Soignants non vaccinés : le bal des faux-culs

Depuis quelques jours, les soignants non vaccinés peuvent donc revenir à l’hôpital sans problème pour y retrouver leur poste ou être « réaffectés dans un emploi équivalent ».

Comment en est-on arrivé là ? Sur le principe, tout semble absolument « normal ».

Saisie par le ministre de la Santé, la HAS (Haute autorité de santé) a rendu son avis sur le sujet. Normal. En s’appuyant uniquement sur des considérations scientifiques. Normal aussi.

François Braun a suivi cet avis. Normal. Et publié dans la foulée un décret en ce sens. Normal aussi.

D’où vient alors ma colère, avec le sentiment que dans cette histoire on a affaire à un joli bal de faux-culs ?

Prenons la HAS tout d’abord. Dans son avis, elle rappelle en préambule qu’une vaccination est obligatoire si et seulement il y a

1 une maladie grave

2 un risque élevé d’exposition et un risque de transmission avéré

3 un vaccin efficace et bien toléré

Partant du constat que le nombre de cas positifs est désormais « faible » et que l’efficacité du vaccin « s’érode » progressivement contre les formes sévères, la HAS propose donc la suspension de l’obligation. Tout en « la recommandant fortement, en particulier pour les professionnels en contacts réguliers avec des personnes immuno-déprimées ou vulnérables » (autant dire, la quasi-totalité des malades à l’hôpital). 

Alors, faux-cul la HAS ? Oui, et à plus d’un titre.

Parce qu’elle établit ses recommandations « sans préjuger des éléments éthiques qui seront portés par le CCNE » – comme si l’un pouvait aller sans l’autre. 

Parce qu’elle préfère ne pas voir qu’en insistant sur la diminution d’efficacité du vaccin dans la durée, elle renforce les discours antivax.

Parce qu’elle se contente d’une « recommandation forte » alors que, la HAS le reconnait dans son avis page 56, la couverture vaccinale est « bonne » quand c’est obligatoire. Mais « très insuffisante » quand c’est recommandé (97% pour l’hépatite B par exemple, mais 25% pour la grippe. On a connu avis plus incitatif …

Faux-cul aussi, les médias comme Libération qui le 15 mai, sous couvert d’expliquer les « doutes » (dans le titre) des soignants non vaccinés se fait le relais d’un discours anti-sciences et victimaire. Des soignants qui se sont « retrouvés sans salaire, sans rien, sans aide. Une mort professionnelle et sociale » se lamente un de leurs avocats. Des soignants « qui croient en la médecine mais pas dans les politiques », victimes « de mesures liberticides complètement aberrantes » pour l’un. Tandis qu’une autre, plus radicale encore, affirme « ne plus avoir confiance en la médecine. Avec les médicaments et les antibiotiques, ça va être compliqué » ajoute l’aide-soignante. Oserais-je lui répondre que sans médicaments, sans antibiotiques, ça risque d’être plus compliqué encore ? …

Prenons enfin le ministre de la Santé. Faux-cul lui aussi ? Et comment !

Parce qu’il est « obligé », affirme-t-il, de suivre l’avis de la HAS – alors que c’est faux sur le plan juridique et qu’en tout état de cause il n’y avait aucune urgence à promulguer le décret.

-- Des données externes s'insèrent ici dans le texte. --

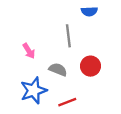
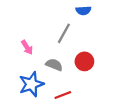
gray line: (68, 36) -> (64, 33), turned 36

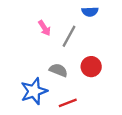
pink arrow: (27, 47) -> (44, 28), moved

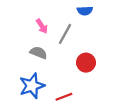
gray semicircle: (58, 70) -> (39, 53), moved

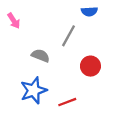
pink arrow: (42, 26) -> (14, 21), moved

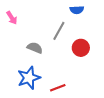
red circle: (90, 66) -> (81, 48), moved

Parce qu’il dit espérer que le retour des soignants non vaccinés se fasse « dans les meilleures conditions possibles » – alors qu’il ne peut ignorer les réticences, voire les oppositions fortes que sa décision suscite chez le personnel qui, lui, s’est fait vacciner et qui est resté au chevet des malades pendant l’épidémie.

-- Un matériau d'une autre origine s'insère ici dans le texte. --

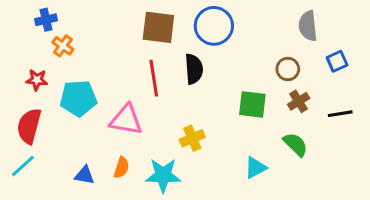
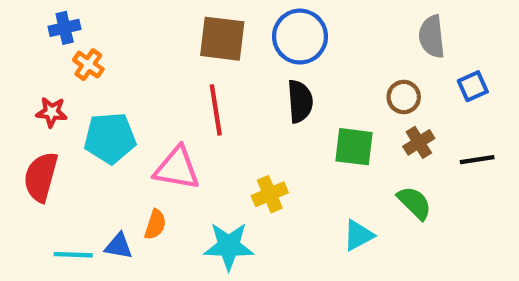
black semicircle: (194, 69) -> (300, 101), moved
cyan line: (23, 166) -> (73, 255), moved, turned 44
orange semicircle: (121, 168) -> (155, 224), moved

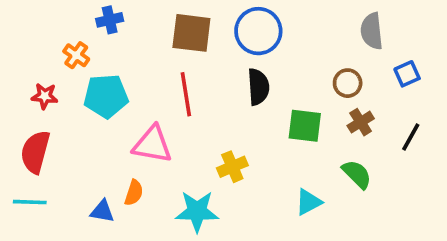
blue cross: (65, 28) -> (110, 20), moved
cyan pentagon: (110, 138) -> (106, 96), moved
black line: (477, 160) -> (411, 137), turned -52
cyan line: (73, 255) -> (30, 202), moved

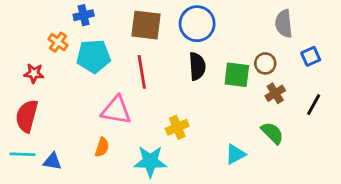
cyan pentagon: (106, 96) -> (93, 56), moved
green square: (305, 126) -> (237, 75), moved
blue triangle: (102, 211) -> (52, 161), moved

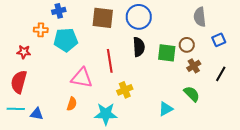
orange cross: (58, 42) -> (41, 30), turned -32
red line: (142, 72) -> (110, 61), moved

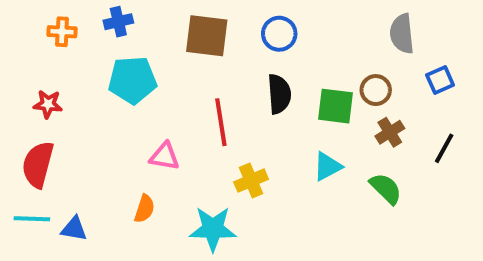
blue circle: (139, 17) -> (279, 34), size x0.7
orange cross: (41, 30) -> (62, 32), moved
pink triangle: (82, 78) -> (165, 156), size x0.7
cyan triangle: (166, 109) -> (327, 166), moved

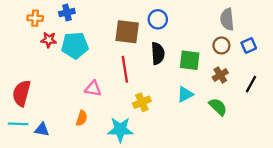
brown square: (207, 36) -> (127, 32), moved
brown circle: (376, 90) -> (221, 45), moved
red star: (48, 104) -> (49, 40), moved

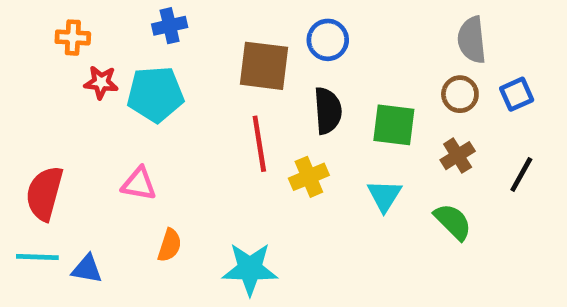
blue cross: (67, 12) -> (170, 26), moved
pink triangle: (93, 89) -> (139, 184), moved
cyan triangle: (185, 94) -> (384, 196), turned -30
yellow cross: (142, 102) -> (309, 177), moved

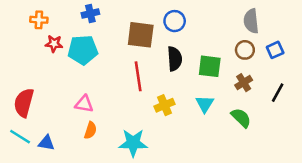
yellow cross: (309, 177) -> (165, 105), moved
pink triangle: (139, 184) -> (84, 104), moved
cyan line: (37, 257) -> (20, 137), turned 30

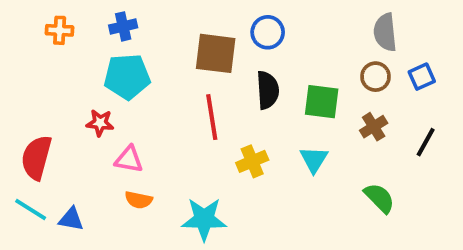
blue cross: (90, 14) -> (123, 26), moved
red star: (54, 44) -> (100, 123), moved
green semicircle: (241, 118) -> (379, 198), moved
orange semicircle: (90, 130) -> (139, 200), turned 84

Parce qu’il met en avant des « données scientifiques », qui sont pourtant contredites par des sociétés savantes comme la société d’infectiologie, des institutions comme l’Académie de médecine, des organisations comme la Fédération hospitalière de France (FHF).

Parce qu’il est favorable à la réintégration de ce personnel – alors que lorsqu’on lui demande sa réaction s’il était pris en charge par un antivax il répond dans une interview à France Inter qu’il serait « inquiet ».

Vous savez quoi François ? (je m’autorise cette familiarité car je vous connais un peu) Moi aussi je serais inquiet. Et quelque chose me dit que le professionnel de santé, le médecin, l’urgentiste que vous êtes ne doit pas être complètement à l’aise avec la décision du ministre que vous êtes également.